4 Ways to Support a Friend Through Pregnancy Loss
Amanda shares her best tips for being supportive during this time.
Don’t be dismissive: “Using terms like ‘at least….’ makes the person feel invalidated,” she says. While they may be used to make your friend feel better it minimises their capacity to grieve. If you’re unsure of what to say, here’s a helpful guide.
Acknowledge their pain: “Acknowledge their sadness and offer practical help in any way you can - just as you would with anyone grieving a loss,” she says. That may mean bringing over home-cooked meals, gifting something that will aid in the physical healing process, flowers or just sitting on the couch with a 2 litre tub of Messina. This all acknowledges that their loss matters too.

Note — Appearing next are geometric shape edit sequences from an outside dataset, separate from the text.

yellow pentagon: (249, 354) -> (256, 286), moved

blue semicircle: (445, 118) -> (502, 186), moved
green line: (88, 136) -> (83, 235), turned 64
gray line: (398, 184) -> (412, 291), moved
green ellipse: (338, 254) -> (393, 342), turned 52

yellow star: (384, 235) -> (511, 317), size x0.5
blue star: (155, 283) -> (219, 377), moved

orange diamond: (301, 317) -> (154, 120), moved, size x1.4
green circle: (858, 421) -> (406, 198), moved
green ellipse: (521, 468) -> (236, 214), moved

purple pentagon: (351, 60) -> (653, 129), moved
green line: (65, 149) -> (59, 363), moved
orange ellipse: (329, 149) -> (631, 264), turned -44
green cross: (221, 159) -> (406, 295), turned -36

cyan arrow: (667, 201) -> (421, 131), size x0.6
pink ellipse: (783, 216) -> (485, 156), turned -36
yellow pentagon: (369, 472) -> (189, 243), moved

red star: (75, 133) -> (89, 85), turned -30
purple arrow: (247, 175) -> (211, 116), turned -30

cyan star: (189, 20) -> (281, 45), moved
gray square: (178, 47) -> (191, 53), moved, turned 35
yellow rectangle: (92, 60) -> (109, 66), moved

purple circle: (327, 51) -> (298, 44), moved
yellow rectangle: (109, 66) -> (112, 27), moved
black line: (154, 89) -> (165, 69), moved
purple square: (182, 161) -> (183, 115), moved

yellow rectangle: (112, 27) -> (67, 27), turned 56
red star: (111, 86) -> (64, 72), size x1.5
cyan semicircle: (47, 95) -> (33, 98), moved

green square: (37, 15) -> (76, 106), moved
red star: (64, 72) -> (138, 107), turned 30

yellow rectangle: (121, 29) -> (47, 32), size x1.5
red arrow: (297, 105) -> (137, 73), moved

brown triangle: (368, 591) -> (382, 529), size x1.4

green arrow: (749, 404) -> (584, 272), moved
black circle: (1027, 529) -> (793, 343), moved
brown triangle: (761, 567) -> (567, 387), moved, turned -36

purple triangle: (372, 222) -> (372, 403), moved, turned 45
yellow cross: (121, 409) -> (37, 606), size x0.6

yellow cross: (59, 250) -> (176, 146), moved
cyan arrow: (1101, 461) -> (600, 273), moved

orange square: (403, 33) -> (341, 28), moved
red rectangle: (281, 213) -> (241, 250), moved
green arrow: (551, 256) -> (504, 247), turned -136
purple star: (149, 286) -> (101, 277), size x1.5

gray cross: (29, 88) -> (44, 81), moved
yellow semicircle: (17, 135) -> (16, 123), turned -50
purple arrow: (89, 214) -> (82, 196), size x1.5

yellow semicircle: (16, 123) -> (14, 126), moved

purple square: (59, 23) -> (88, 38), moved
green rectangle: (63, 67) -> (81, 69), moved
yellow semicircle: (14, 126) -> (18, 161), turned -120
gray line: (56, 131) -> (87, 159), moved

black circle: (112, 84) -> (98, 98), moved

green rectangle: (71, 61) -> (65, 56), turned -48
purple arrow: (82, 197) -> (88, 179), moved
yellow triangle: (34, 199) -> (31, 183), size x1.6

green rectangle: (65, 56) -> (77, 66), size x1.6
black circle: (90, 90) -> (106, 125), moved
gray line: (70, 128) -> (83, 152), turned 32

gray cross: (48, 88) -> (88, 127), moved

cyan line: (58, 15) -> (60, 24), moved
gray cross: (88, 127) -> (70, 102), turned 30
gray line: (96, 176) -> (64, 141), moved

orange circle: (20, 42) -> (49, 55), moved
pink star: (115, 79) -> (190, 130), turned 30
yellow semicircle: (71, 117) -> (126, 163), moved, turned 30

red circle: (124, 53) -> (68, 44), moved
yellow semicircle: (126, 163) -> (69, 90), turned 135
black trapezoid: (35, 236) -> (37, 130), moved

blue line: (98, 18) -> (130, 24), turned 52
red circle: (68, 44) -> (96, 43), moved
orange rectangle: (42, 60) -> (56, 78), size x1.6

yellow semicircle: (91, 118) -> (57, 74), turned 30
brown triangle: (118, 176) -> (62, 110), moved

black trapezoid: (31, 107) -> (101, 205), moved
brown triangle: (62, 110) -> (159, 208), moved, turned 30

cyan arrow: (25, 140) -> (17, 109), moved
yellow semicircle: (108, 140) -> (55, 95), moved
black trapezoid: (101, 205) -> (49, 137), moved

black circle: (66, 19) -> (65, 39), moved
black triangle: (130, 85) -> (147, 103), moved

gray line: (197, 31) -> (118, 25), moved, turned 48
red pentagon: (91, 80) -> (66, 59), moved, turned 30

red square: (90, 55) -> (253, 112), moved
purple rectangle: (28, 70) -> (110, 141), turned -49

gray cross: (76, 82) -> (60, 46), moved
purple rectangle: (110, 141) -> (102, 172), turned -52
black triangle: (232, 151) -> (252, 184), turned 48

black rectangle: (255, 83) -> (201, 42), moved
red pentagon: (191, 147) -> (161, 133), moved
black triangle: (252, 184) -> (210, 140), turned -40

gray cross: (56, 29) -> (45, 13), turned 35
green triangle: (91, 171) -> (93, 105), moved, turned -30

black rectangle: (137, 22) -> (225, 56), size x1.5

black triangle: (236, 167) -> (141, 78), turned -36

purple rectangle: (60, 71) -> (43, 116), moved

Show empathy: “Offer them a safe space to share their journey that will be met with empathy and understanding,” says Amanda. Remember there is no time limit to grief, so allow them to talk about, cry about it, and sit with them for as long as they need. They will carry this loss as a part of themselves forever.
Connect them with support: They may be too overwhelmed to search for support networks themselves, so link them with services like Pink Elephants who provide access to peer support companions who have had a lived experience of loss.